■ WHAT NEEDS TO BE DONE
Every line below that contains the word "story" must be copied.

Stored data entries
★ ★ ★
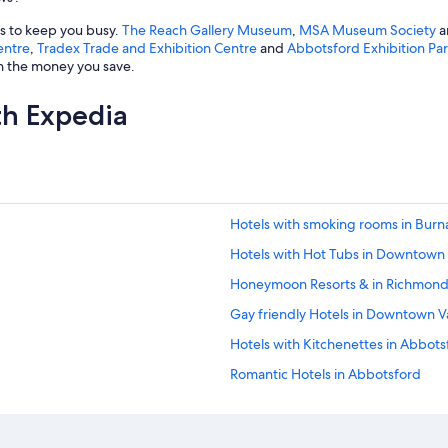
gs to keep you busy.
The Reach Gallery Museum
,
MSA Museum Society
a
entre
,
Tradex Trade and Exhibition Centre
and
Abbotsford Exhibition Pa
th the money you save.
th Expedia
Hotels with smoking rooms in Bur
Hotels with Hot Tubs in Downtown
Honeymoon Resorts & in Richmon
Gay friendly Hotels in Downtown 
Hotels with Kitchenettes in Abbots
Romantic Hotels in Abbotsford
Hotels with smoking rooms in Ric
Hotels with Bars in Vancouver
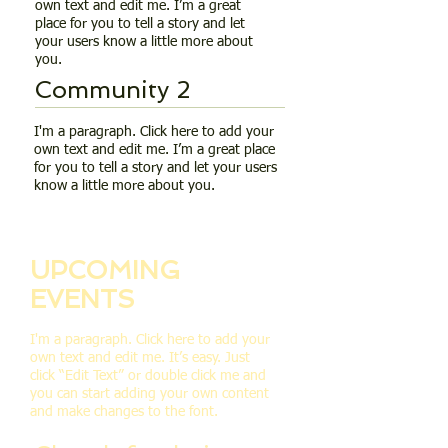
own text and edit me. I’m a great
place for you to tell a story and let
your users know a little more about
you.
Community 2
I'm a paragraph. Click here to add your
own text and edit me. I’m a great place
for you to tell a story and let your users
know a little more about you.
UPCOMING
EVENTS
I'm a paragraph. Click here to add your
own text and edit me. It’s easy. Just
click “Edit Text” or double click me and
you can start adding your own content
and make changes to the font.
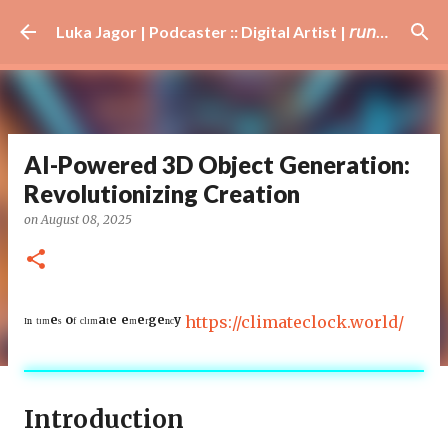
Skip to main content
Luka Jagor | Podcaster :: Digital Artist | 𝘳𝘶𝘯𝘯𝘦𝘳 · #𝘥𝘫 · 𝘩𝘰𝘣𝘣𝘺𝘪𝘴𝘵
AI-Powered 3D Object Generation:
Revolutionizing Creation
on
August 08, 2025
ᴵⁿ ᵗᶦᵐᵉˢ ᵒᶠ ᶜˡᶦᵐᵃᵗᵉ ᵉᵐᵉʳᵍᵉⁿᶜʸ
https://climateclock.world/
Introduction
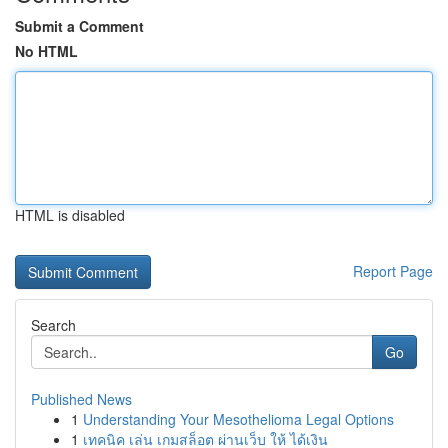
Submit a Comment
No HTML
HTML is disabled
Report Page
Search
Go
Published News
1
Understanding Your Mesothelioma Legal Options
1
เทคนิค เล่น เกมสล็อต ผ่านเว็บ ให้ ได้เงิน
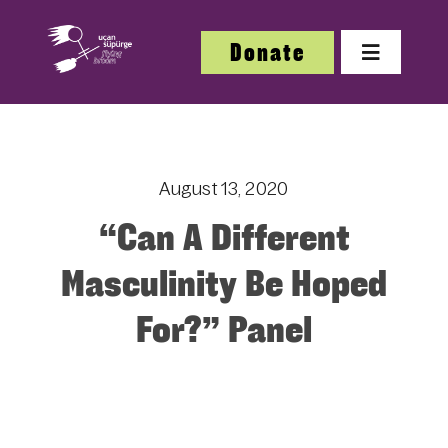
Skip
to
Donate
Toggle
content
Navigatio
About
August 13, 2020
About
“Can A Different
Festi
Masculinity Be Hoped
For?” Panel
Our W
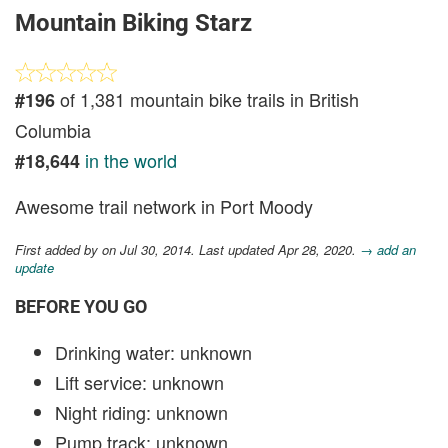
Mountain Biking Starz
of 1,381 mountain bike trails in British
#196
Columbia
in the world
#18,644
Awesome trail network in Port Moody
First added by
on Jul 30, 2014. Last updated Apr 28, 2020.
→ add an
update
BEFORE YOU GO
Drinking water: unknown
Lift service: unknown
Night riding: unknown
Pump track: unknown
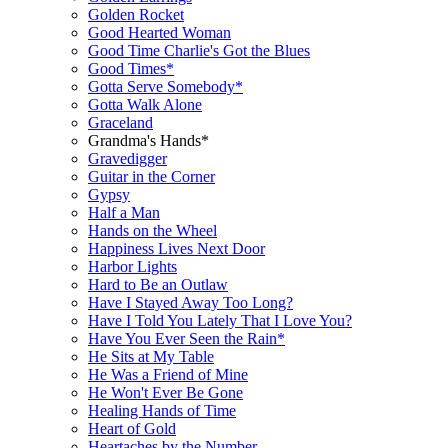
Golden Rocket
Good Hearted Woman
Good Time Charlie's Got the Blues
Good Times*
Gotta Serve Somebody*
Gotta Walk Alone
Graceland
Grandma's Hands*
Gravedigger
Guitar in the Corner
Gypsy
Half a Man
Hands on the Wheel
Happiness Lives Next Door
Harbor Lights
Hard to Be an Outlaw
Have I Stayed Away Too Long?
Have I Told You Lately That I Love You?
Have You Ever Seen the Rain*
He Sits at My Table
He Was a Friend of Mine
He Won't Ever Be Gone
Healing Hands of Time
Heart of Gold
Heartaches by the Number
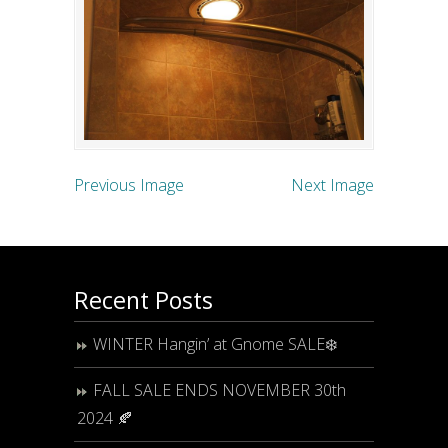
Previous Image
Next Image
Recent Posts
WINTER Hangin’ at Gnome SALE❄️
FALL SALE ENDS NOVEMBER 30th
2024 🍂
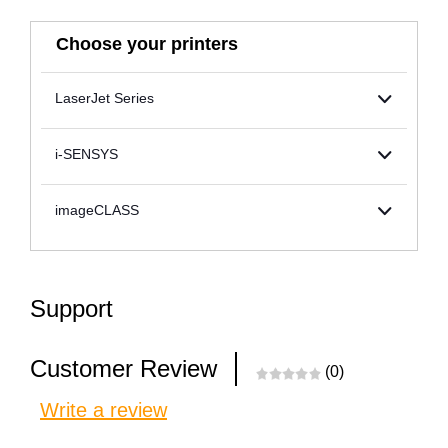
Choose your printers
LaserJet Series
i-SENSYS
imageCLASS
Support
Customer Review
(0)
Write a review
★ ★ ★
■ EXPECTED ANSWER
place for you to tell a story and let
for you to tell a story and let your users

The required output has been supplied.